İnsanı çalışmaya sevk etmenin motive etmenin yolları da gün be gün değişime uğramakta, meşhur ihtiyaçlar hiyerarşisi listesine yeni olgular eklenmektedir ya da sıralamalarınyeri değişebilmektedir.Bu sebeple çalışanı isteklendirmeyi açıklamaya çalışan kuramlar, teknikler de değişime uğramaktadır. Geçmişte hayatını idame ettirmek için çalışan insan, (artık buna ilave olarak) sosyal çevresini, ilişkilerini geliştirecek, kendisine saygınlık kazandıracak ve başarılı olduğu hazzını yaşatacak işlerde çalışmak istemektedir.
Örgütler yalnızca insanları işe çekmede değil aynı zamanda bu insanları muhafaza etmede de zorluklar yaşamaktadır.Beceri seviyesi yüksek bir personel dahi yeteri kadar motive edilmemişse, çalışmasının sürekliliği sağlanamamaktadır.Ayrıca motivasyon seviyesi düşük ve iş yaşam kalitesi çağdaş çalışma standartlarının altında olan bir örgütteki çalışanın etkin ve verimli olması da oldukça zordur.
Bu yüzden örgütler; öncelikle iç müşterileri olan çalışanlarını motive edecek kuramları bulmak,kullanmak durumundadır. Motive olan çalışan, dış müşterileri olan diğer insanları da memnun edecek, onların moral ve motivasyon seviyelerini yüksek tutacaktır.
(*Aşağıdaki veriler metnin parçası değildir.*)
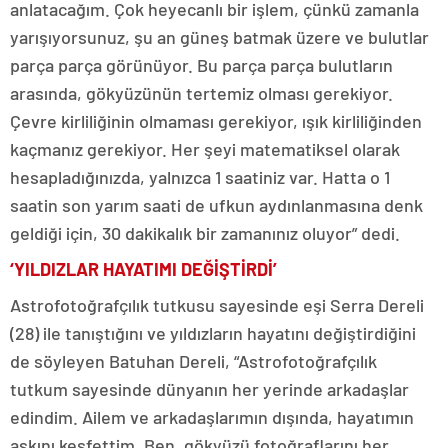
anlatacağım. Çok heyecanlı bir işlem, çünkü zamanla
yarışıyorsunuz, şu an güneş batmak üzere ve bulutlar
parça parça görünüyor. Bu parça parça bulutların
arasında, gökyüzünün tertemiz olması gerekiyor.
Çevre kirliliğinin olmaması gerekiyor, ışık kirliliğinden
kaçmanız gerekiyor. Her şeyi matematiksel olarak
hesapladığınızda, yalnızca 1 saatiniz var. Hatta o 1
saatin son yarım saati de ufkun aydınlanmasına denk
geldiği için, 30 dakikalık bir zamanınız oluyor” dedi.
‘YILDIZLAR HAYATIMI DEĞİŞTİRDİ’
Astrofotoğrafçılık tutkusu sayesinde eşi Serra Dereli
(28) ile tanıştığını ve yıldızların hayatını değiştirdiğini
de söyleyen Batuhan Dereli, “Astrofotoğrafçılık
tutkum sayesinde dünyanın her yerinde arkadaşlar
edindim. Ailem ve arkadaşlarımın dışında, hayatımın
aşkını keşfettim. Ben, gökyüzü fotoğraflarını her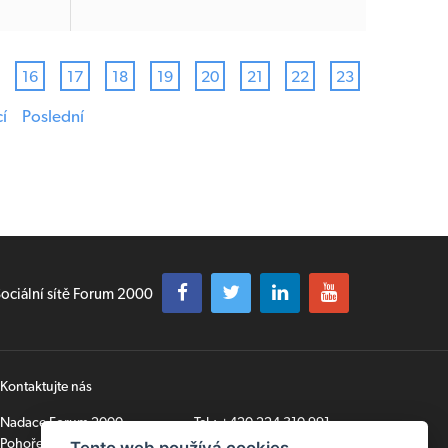
16
17
18
19
20
21
22
23
í
Poslední
ociální sítě Forum 2000
Kontaktujte nás
Nadace Forum 2000
Tel.:
+420 224 310 991
Pohořelec 6
secretariat@forum2000.cz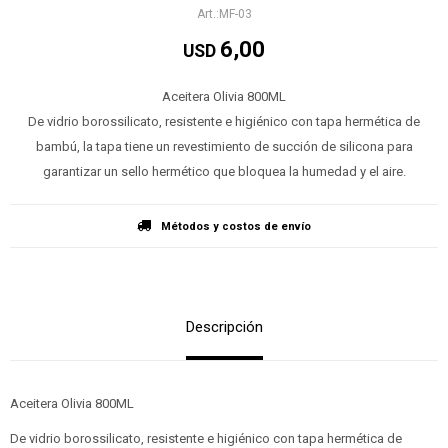
MF-03
6,00
USD
Aceitera Olivia 800ML
De vidrio borossilicato, resistente e higiénico con tapa hermética de
bambú, la tapa tiene un revestimiento de succión de silicona para
garantizar un sello hermético que bloquea la humedad y el aire.
Métodos y costos de envío
Descripción
Aceitera Olivia 800ML
De vidrio borossilicato, resistente e higiénico con tapa hermética de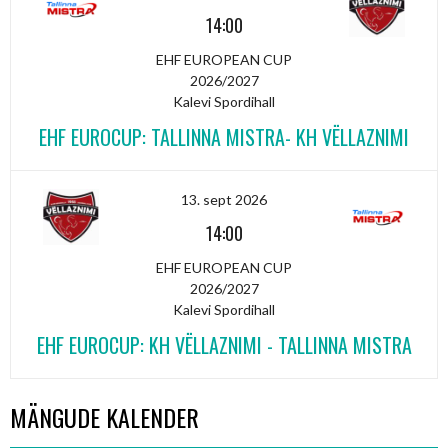
14:00
EHF EUROPEAN CUP
2026/2027
Kalevi Spordihall
EHF EUROCUP: TALLINNA MISTRA- KH VËLLAZNIMI
13. sept 2026
14:00
EHF EUROPEAN CUP
2026/2027
Kalevi Spordihall
EHF EUROCUP: KH VËLLAZNIMI - TALLINNA MISTRA
MÄNGUDE KALENDER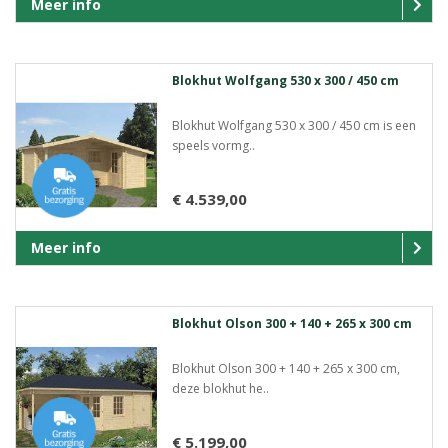
Meer info
Blokhut Wolfgang 530 x 300 / 450 cm
Blokhut Wolfgang 530 x 300 / 450 cm is een
speels vormg..
€ 4.539,00
Meer info
Blokhut Olson 300 + 140 + 265 x 300 cm
Blokhut Olson 300 + 140 + 265 x 300 cm,
deze blokhut he..
€ 5.199,00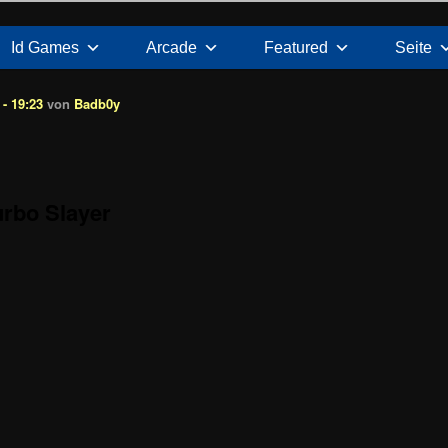
Id Games
Arcade
Featured
Seite
- 19:23
von
Badb0y
rbo Slayer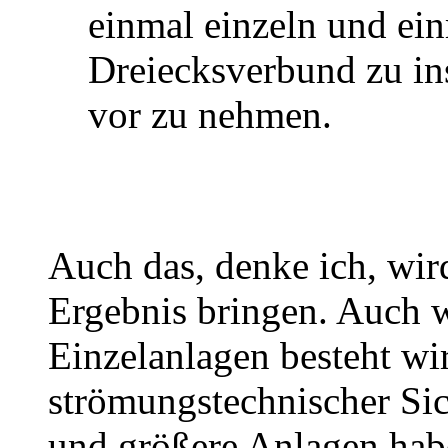
einmal einzeln und ei
Dreiecksverbund zu in
vor zu nehmen.
Auch das, denke ich, wir
Ergebnis bringen. Auch 
Einzelanlagen besteht wir
strömungstechnischer Sich
und größere Anlagen hab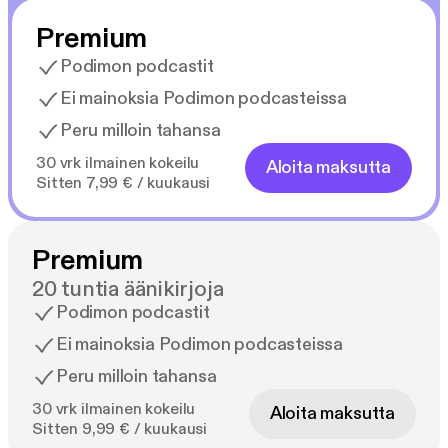
Premium
Podimon podcastit
Ei mainoksia Podimon podcasteissa
Peru milloin tahansa
30 vrk ilmainen kokeilu
Aloita maksutta
Sitten 7,99 € / kuukausi
Premium
20 tuntia äänikirjoja
Podimon podcastit
Ei mainoksia Podimon podcasteissa
Peru milloin tahansa
30 vrk ilmainen kokeilu
Aloita maksutta
Sitten 9,99 € / kuukausi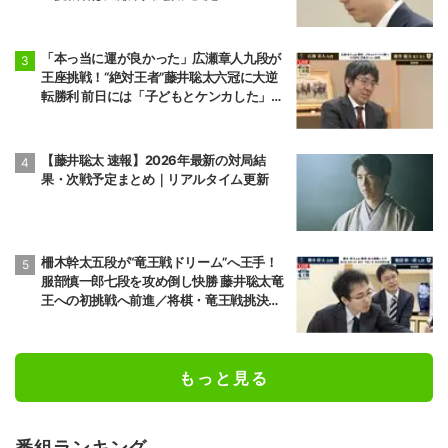
「本っ当に運が良かった」広瀬章人九段が
王座挑戦！“絶対王者”藤井聡太六冠に大逆
転勝利 前日には「子どもとケンカした」パ
パの顔も
【藤井聡太 速報】2026年最新の対局結
果・次戦予定まとめ｜リアルタイム更新
柵木幹太五段が“竜王戦ドリーム”へ王手！
服部慎一郎七段を攻め倒し快勝 藤井聡太竜
王への初挑戦へ前進／将棋・竜王戦挑決第1
局
もっと見る
番組ランキング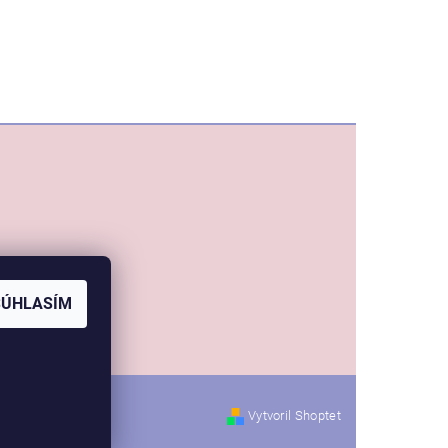
SÚHLASÍM
Vytvoril Shoptet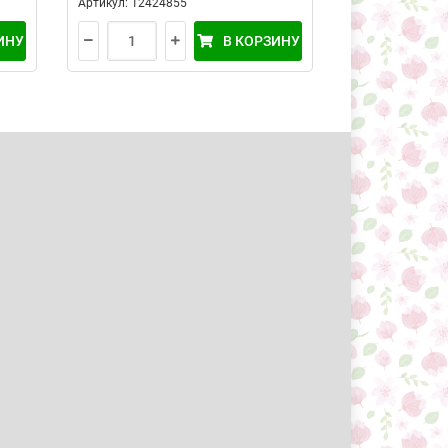
Артикул: 12424855
Артикул: 12538
ИНУ
В КОРЗИНУ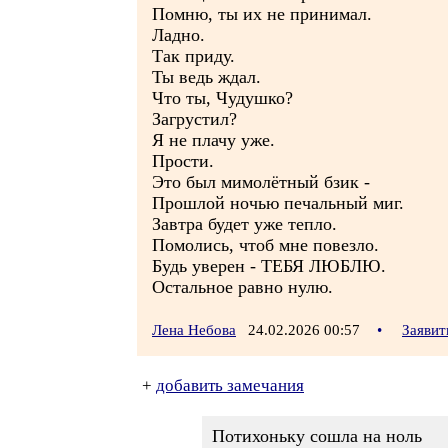
Помню, ты их не принимал.
Ладно.
Так приду.
Ты ведь ждал.
Что ты, Чудушко?
Загрустил?
Я не плачу уже.
Прости.
Это был мимолётный бзик -
Прошлой ночью печальный миг.
Завтра будет уже тепло.
Помолись, чтоб мне повезло.
Будь уверен - ТЕБЯ ЛЮБЛЮ.
Остальное равно нулю.
Лена Небова
24.02.2026 00:57
•
Заявит
+
добавить замечания
Потихоньку сошла на ноль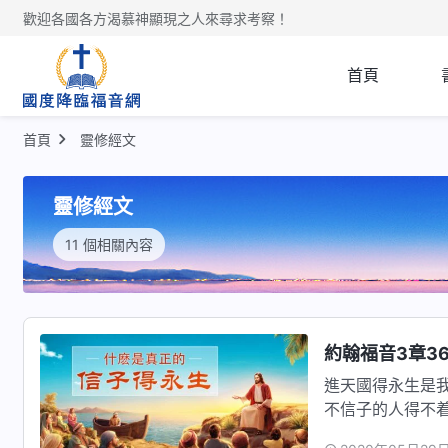
歡迎各國各方渴慕神顯現之人來尋求考察！
首頁
首頁
靈修經文
靈修經文
11 個相關內容
約翰福音3章3
進天國得永生是
不信子的人得不
福音3:…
Aksi halde dünyadaki çetin rekabet koşulları sonucu ayakta kalması, ekonomik olarak yaşamını sürdürmesi ve gelişmesi çok zor olacaktır.
Sonuç:
Dünyadaki bütün gelişmeler, teknoloji ve araçlar insan akıl ve yaratıcılığının ürünüdür.Örgütlerde verimliliğin, etkinliğin ve rasyonelliğin en önemli ve ümit verici unsuru olan insan da sosyal bir varlıktır.Eğitilmiş, kaliteli ve yetenekli personele sahip olmak, çalışanların iş yaşam kalitesini, moral ve motivasyon seviyesini yükseltmek bütün örgütlerin en önemli amaçlarında biri olmalıdır.Çünkü bütün örgütleri yöneten, onları başarıya veya başarısızlığa taşıyan en etkin ve değişken üretim faktörü, sahip oldukları insan kaynaklarıdır.Alanında başarılı olmak, büyümek ve günümüzde çetin rekabet koşullarında ayakta kalmak isteyen her örgütün, kendisini geliştirme ve başarılı olma çabasındaki her yöneticinin ilk öğrenmesi gereken konunun motivasyon olduğu bir gerçektir.
Not: Konu başlı başına ayrı bir bilimsel alan olup, konunun detaylarını uzmanlarından okumak ve bilgilenmek daha doğru olacaktır. Konu kendisini geliştirme ve başarılı olma çabasındaki her yöneticiye kısa bir bilgilendirme amacıyla yazılmıştır.